═════ DATASET RECORDS
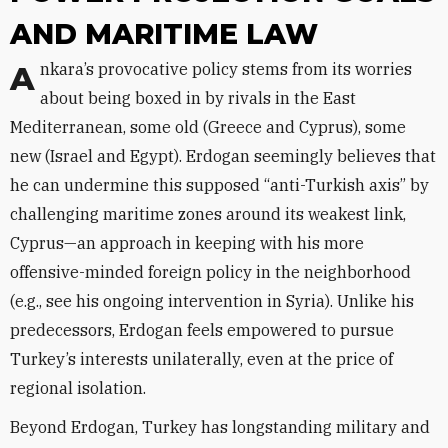
AND MARITIME LAW
Ankara’s provocative policy stems from its worries
about being boxed in by rivals in the East
Mediterranean, some old (Greece and Cyprus), some
new (Israel and Egypt). Erdogan seemingly believes that
he can undermine this supposed “anti-Turkish axis” by
challenging maritime zones around its weakest link,
Cyprus—an approach in keeping with his more
offensive-minded foreign policy in the neighborhood
(e.g., see his ongoing intervention in Syria). Unlike his
predecessors, Erdogan feels empowered to pursue
Turkey’s interests unilaterally, even at the price of
regional isolation.
Beyond Erdogan, Turkey has longstanding military and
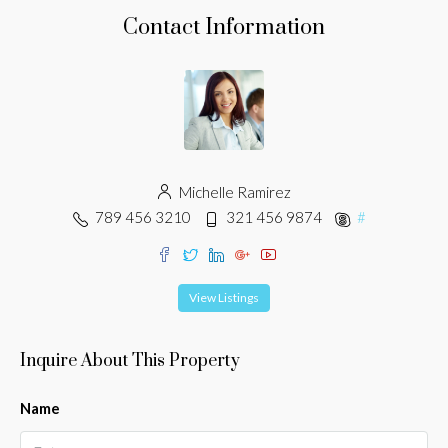
Contact Information
Michelle Ramirez
789 456 3210
321 456 9874
#
View Listings
Inquire About This Property
Name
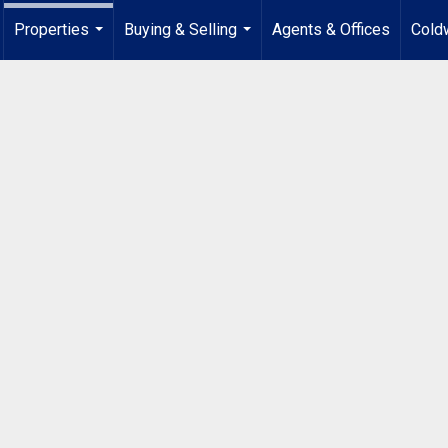
Properties
Buying & Selling
Agents & Offices
Coldw
...
...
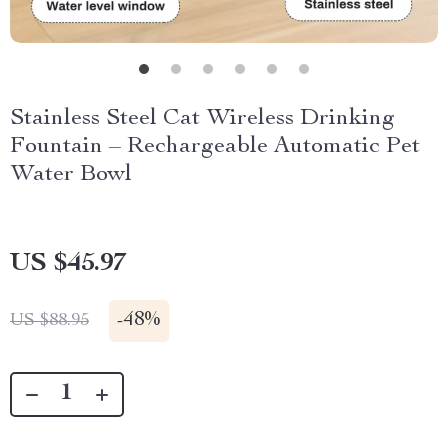
Stainless Steel Cat Wireless Drinking
Fountain – Rechargeable Automatic Pet
Water Bowl
US $45.97
-
48%
US $88.95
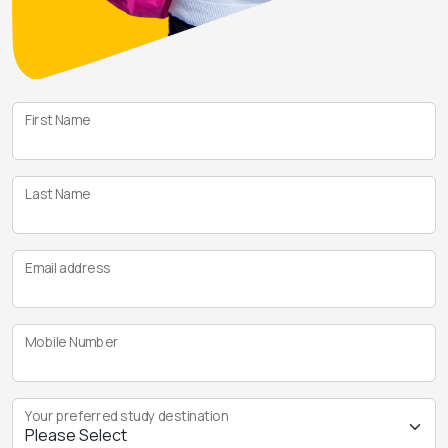
First Name
Last Name
Email address
Mobile Number
Your preferred study destination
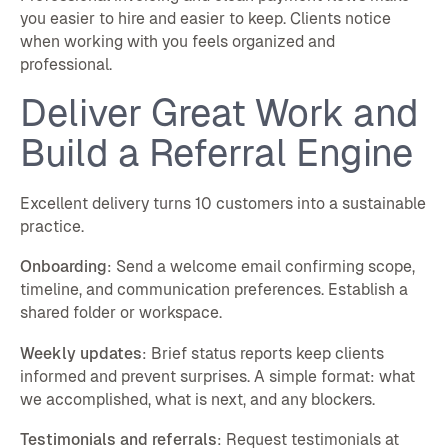
you easier to hire and easier to keep. Clients notice
when working with you feels organized and
professional.
Deliver Great Work and
Build a Referral Engine
Excellent delivery turns 10 customers into a sustainable
practice.
Onboarding
: Send a welcome email confirming scope,
timeline, and communication preferences. Establish a
shared folder or workspace.
Weekly updates
: Brief status reports keep clients
informed and prevent surprises. A simple format: what
we accomplished, what is next, and any blockers.
Testimonials and referrals
: Request testimonials at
══════════
### TASK ITEM:
Work out the number of lines above that include the string "with" and write only that number.

### TASK RESPONSE:
2